Sgt. Sagen Maddalena Is Headed Back To The Olympics, This Time In Air Rifle
by Scott McDonald
Sagen Maddalena’s road to the Olympic Games began with a simple newspaper ad she saw while a 13-year-old growing up in California. The local 4-H was looking for youths to join a gun safety program, so Maddalena and a friend responded, to which both their parents approved.
Once a month they met with other kids their age to learn how to shoot rifles and attain gun safety knowledge.
“That was the first time I ever handled a firearm,” Maddalena said. “I wasn’t good at it at all, but I sure loved it. I got to compete and be around other kids, so I kept doing it.”
She eventually got better, and now she’s one of the best in the world.
Maddalena, now a sergeant in the U.S. Army Marksmanship Unit, qualified for the Olympic Games Paris 2024 in the women’s air rifle in January. She said qualifying for Paris wasn’t any kind of relief knowing that she’d made it, nor was she “overjoyed” by making the team.
“It’s hard to explain,” she said. “It was good, but now let’s get ready for Paris.”
This won’t be her first Olympic experience as Maddalena competed in the Olympic Games Tokyo 2020, where she finished fifth in the 50-meter three-position rifle. She’ll aim to qualify for Paris in that event again during those U.S. Olympic Team Trials that’ll be held March 17-19 in Fort Moore, Georgia.
Maddalena is second among Americans after two of the first three rounds at trials behind Mary Tucker. Should Maddalena qualify in the 50-meter three positions, she would have to juggle a schedule of practicing for both air rifle and the smallbore, though she sees that as beneficial.
“I found it better to shoot both,” Maddalena said. “We don’t shoot both on the same day during competition, so I can break up my training. I work part of the week for one gun and part of the week for the other gun. You don’t overwork one gun and keep it fresh by shooting both disciplines.”
Maddalena was a young teenager in the mountainous town of Groveland when she first began her shooting journey. She was homeschooled, so regular athletic opportunities at public schools weren’t available at the time for her.
She gained new friendships through shooting rifles while also honing her craft. The more she shot, the better she got. Her world of academia and shooting merged when she enrolled at the University of Alaska at Fairbanks.
Maddalena redshirted her first year before becoming an eight-time All-American with the Nanooks.
In 2014, Fairbanks coach Dan Jordan encouraged Maddalena to try out for the world championships team, so she did. Maddalena qualified for the team and got her first taste of what it meant to compete on that highest level.

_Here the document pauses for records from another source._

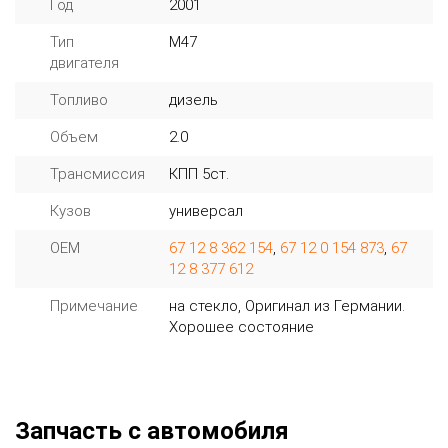
Год
2001
Тип
M47
двигателя
Топливо
дизель
Объем
2.0
Трансмиссия
КПП 5ст.
Кузов
универсал
OEM
67 12 8 362 154
,
67 12 0 154 873
,
67
12 8 377 612
Примечание
на стекло, Оригинал из Германии.
Хорошее состояние
Запчасть с автомобиля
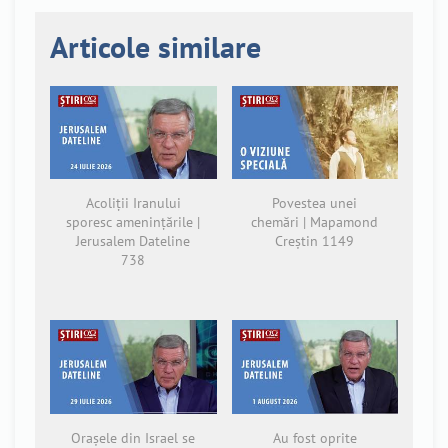
Articole similare
Acoliții Iranului
Povestea unei
sporesc amenințările |
chemări | Mapamond
Jerusalem Dateline
Creștin 1149
738
Orașele din Israel se
Au fost oprite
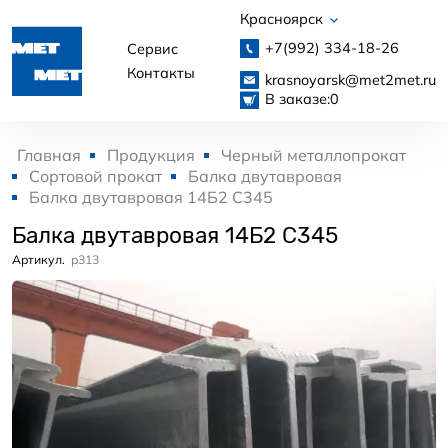
Красноярск
+7(992)
334-18-26
Сервис
Контакты
krasnoyarsk@met2met.ru
В заказе:
0
Главная
Продукция
Черный металлопрокат
Сортовой прокат
Балка двутавровая
Балка двутавровая 14Б2 С345
Балка двутавровая 14Б2 С345
Артикул.
p313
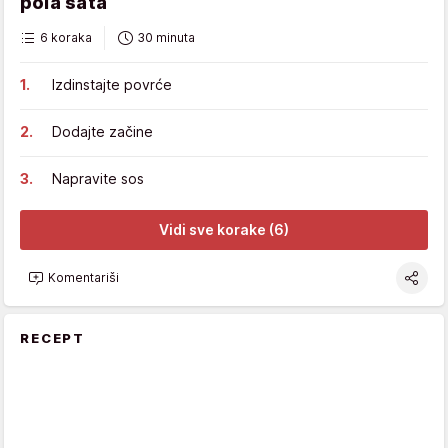
pola sata
6 koraka
30 minuta
Izdinstajte povrće
Dodajte začine
Napravite sos
Vidi sve korake (6)
Komentariši
RECEPT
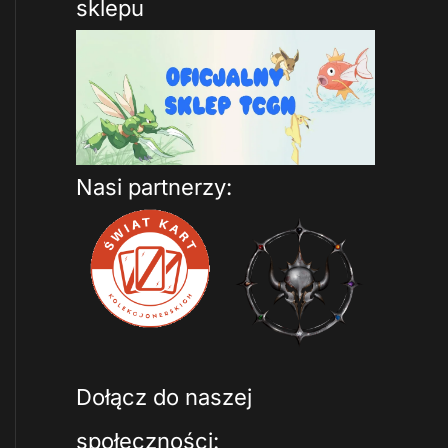
sklepu
Nasi partnerzy:
Dołącz do naszej
społeczności:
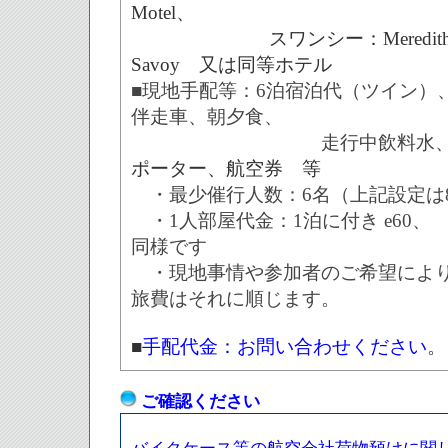
Motel、
スワンシー：Meredith Hou
Savoy 又は同等ホテル
■現地手配等：6泊宿泊代（ツイン）
伴走車、
朝夕食、
走行中飲料水
ポーター、航空券 等
・最少催行人数：6名（上記設定は
・1人部屋代金：1泊に付き e60、
同様です
・現地事情や参加者のご希望により
旅費はそれに順じます。
■
手配代金：お問い合わせください
。
ご確認ください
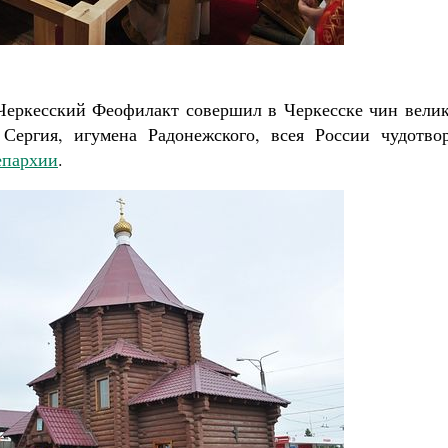
Роман Котов
воё место в жизни
л Мурышев
Черкесский Феофилакт совершил в Черкесске чин велик
Сергия, игумена Радонежского, всея России чудотвор
епархии
.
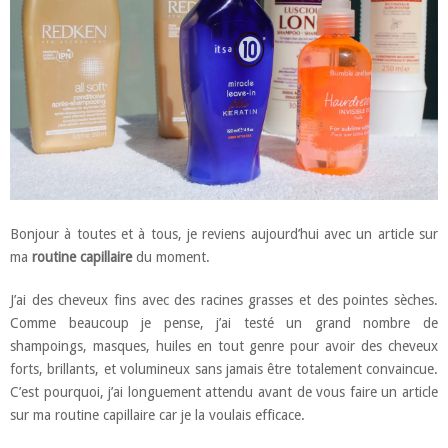
Bonjour à toutes et à tous, je reviens aujourd’hui avec un article sur
ma
routine capillaire
du moment.
J’ai des cheveux fins avec des racines grasses et des pointes sèches.
Comme beaucoup je pense, j’ai testé un grand nombre de
shampoings, masques, huiles en tout genre pour avoir des cheveux
forts, brillants, et volumineux sans jamais être totalement convaincue.
C’est pourquoi, j’ai longuement attendu avant de vous faire un article
sur ma routine capillaire car je la voulais efficace.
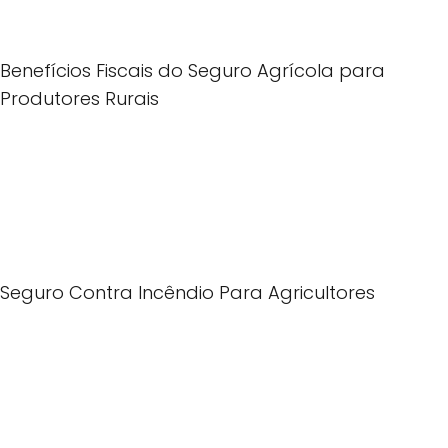
Benefícios Fiscais do Seguro Agrícola para
Produtores Rurais
Seguro Contra Incêndio Para Agricultores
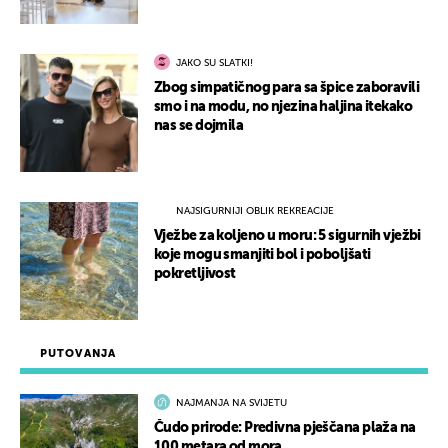
JAKO SU SLATKI!
Zbog simpatičnog para sa špice zaboravili
smo i na modu, no njezina haljina itekako
nas se dojmila
NAJSIGURNIJI OBLIK REKREACIJE
Vježbe za koljeno u moru: 5 sigurnih vježbi
koje mogu smanjiti bol i poboljšati
pokretljivost
PUTOVANJA
NAJMANJA NA SVIJETU
Čudo prirode: Predivna pješčana plaža na
100 metara od mora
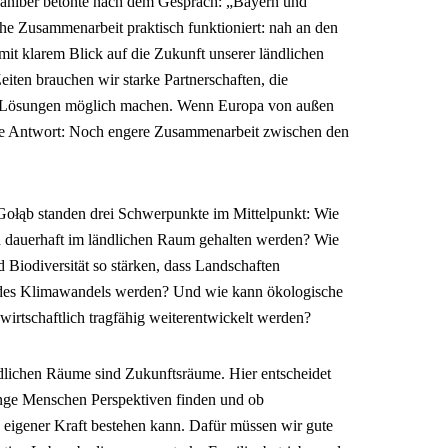
Kaniber betonte nach dem Gespräch: „Bayern und
he Zusammenarbeit praktisch funktioniert: nah an den
t klarem Blick auf die Zukunft unserer ländlichen
iten brauchen wir starke Partnerschaften, die
te Lösungen möglich machen. Wenn Europa von außen
re Antwort: Noch engere Zusammenarbeit zwischen den
ołąb standen drei Schwerpunkte im Mittelpunkt: Wie
 dauerhaft im ländlichen Raum gehalten werden? Wie
 Biodiversität so stärken, dass Landschaften
 des Klimawandels werden? Und wie kann ökologische
 wirtschaftlich tragfähig weiterentwickelt werden?
dlichen Räume sind Zukunftsräume. Hier entscheidet
junge Menschen Perspektiven finden und ob
eigener Kraft bestehen kann. Dafür müssen wir gute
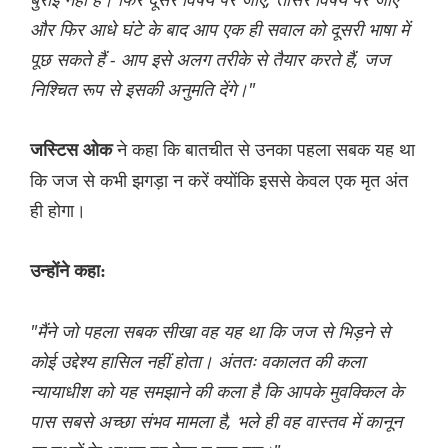
और फिर आधे घंटे के बाद आप एक ही सवाल को दूसरी भाषा में
पूछ सकते हैं - आप इसे अलग तरीके से तैयार करते हैं, जज
निश्चित रूप से इसकी अनुमति देंगे।"
ने कहा कि बातचीत से उनका पहला सबक यह था
जस्टिस ओक
कि जज से कभी झगड़ा न करें क्योंकि इससे केवल एक मृत अंत
ही होगा।
उन्होंने कहा:
"मैंने जो पहला सबक सीखा वह यह था कि जज से भिड़ने से
कोई उद्देश्य हासिल नहीं होता। अंततः वकालत की कला
न्यायाधीश को यह समझाने की कला है कि आपके मुवक्किल के
पास सबसे अच्छा संभव मामला है, भले ही वह वास्तव में कानून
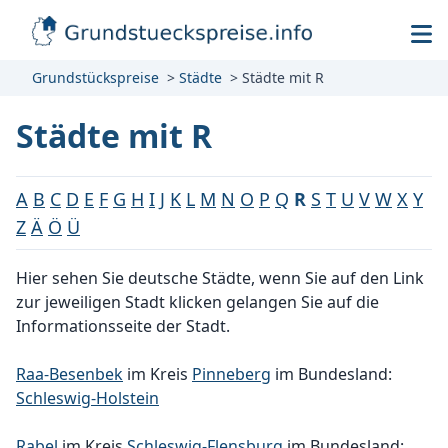
Grundstückspreise
Städte
Städte mit R
Städte mit R
A
B
C
D
E
F
G
H
I
J
K
L
M
N
O
P
Q
R
S
T
U
V
W
X
Y
Z
Ä
Ö
Ü
Hier sehen Sie deutsche Städte, wenn Sie auf den Link
zur jeweiligen Stadt klicken gelangen Sie auf die
Informationsseite der Stadt.
Raa-Besenbek
im Kreis
Pinneberg
im Bundesland:
Schleswig-Holstein
Rabel
im Kreis
Schleswig-Flensburg
im Bundesland:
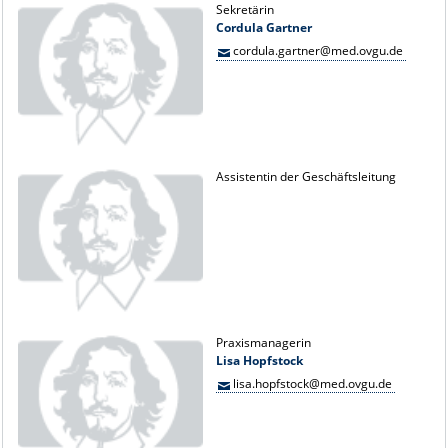
Sekretärin
Cordula Gartner
cordula.gartner@med.ovgu.de
Assistentin der Geschäftsleitung
Praxismanagerin
Lisa Hopfstock
lisa.hopfstock@med.ovgu.de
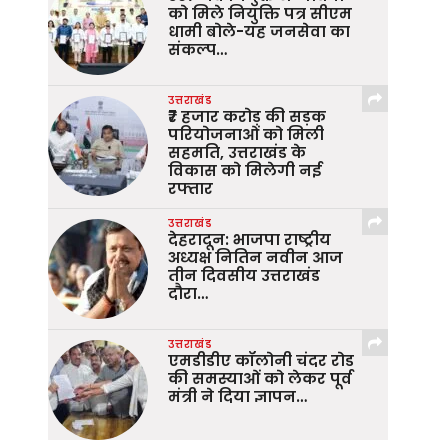
को मिले नियुक्ति पत्र सीएम
धामी बोले-यह जनसेवा का
संकल्प…
उत्तराखंड
₹7 हजार करोड़ की सड़क
परियोजनाओं को मिली
सहमति, उत्तराखंड के
विकास को मिलेगी नई
रफ्तार
उत्तराखंड
देहरादून: भाजपा राष्ट्रीय
अध्यक्ष नितिन नवीन आज
तीन दिवसीय उत्तराखंड
दौरा…
उत्तराखंड
एमडीडीए कॉलोनी चंदर रोड
की समस्याओं को लेकर पूर्व
मंत्री ने दिया ज्ञापन…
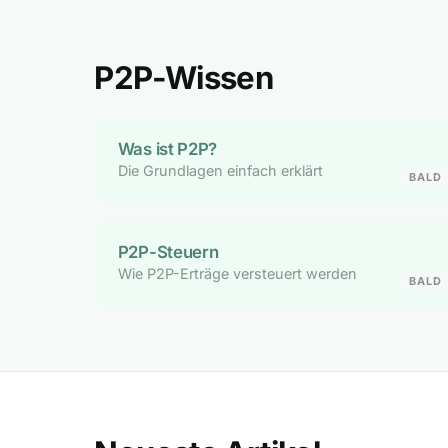
P2P-Wissen
Was ist P2P?
Die Grundlagen einfach erklärt
BALD
P2P-Steuern
Wie P2P-Erträge versteuert werden
BALD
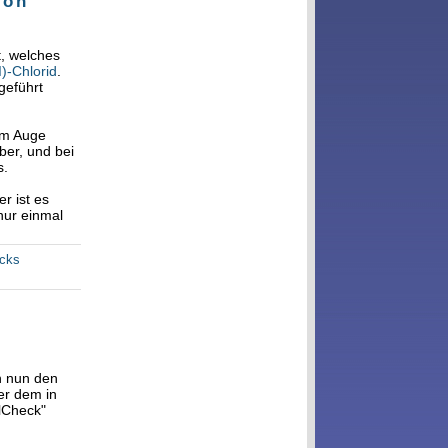
von
, welches
I)-Chlorid
.
geführt
im Auge
ber, und bei
s.
r ist es
nur einmal
acks
n nun den
er dem in
lCheck"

“He saw potential that I didn’t see,” Maddalena said of her college coach. “2014 was huge. I had just started shooting air rifle a year and a half before that. I started air rifle because I wanted to compete in college, so that was my first big competition.”
Competing at the world championships launched her into a new stratosphere, even while in college where all she did was sleep, shoot, go to class, eat, shoot some more and then go back to sleep before starting all over again.
Maddalena said shooting at the collegiate level was the first big step in her career when it came to knowing she could become good, or even great.
“Midway through college, I thought I might be able to compete with the best in the country but not the best in the world,” she said. “Then about six months before Tokyo, I’m competitive and I know I can shoot with these guys and win.”
Her finish just shy of the medal podium in Tokyo has fueled the fire to work harder. Now at the Marksmanship Unit in Georgia, she splits her time equally between shooting and working on other things, like mental and physical training.
Maddalena won gold in the air rifle at the 2023 Pan American Games in Santiago, Chile, but said her victory isn’t necessarily a precursor to the upcoming Olympic Games.
“It was a great competition and the crowd at that venue was awesome, but I was fortunate to get into the finals because we had some great shooters,” she said.
“The Olympics are more fine-tuned as a competition. Going in there with one match on one day and only a couple of people per country,” she said. “It’s also unique in the sense that you have all the other sports. All the best people in respective sports. It’s pretty spectacular to walk in their presence.”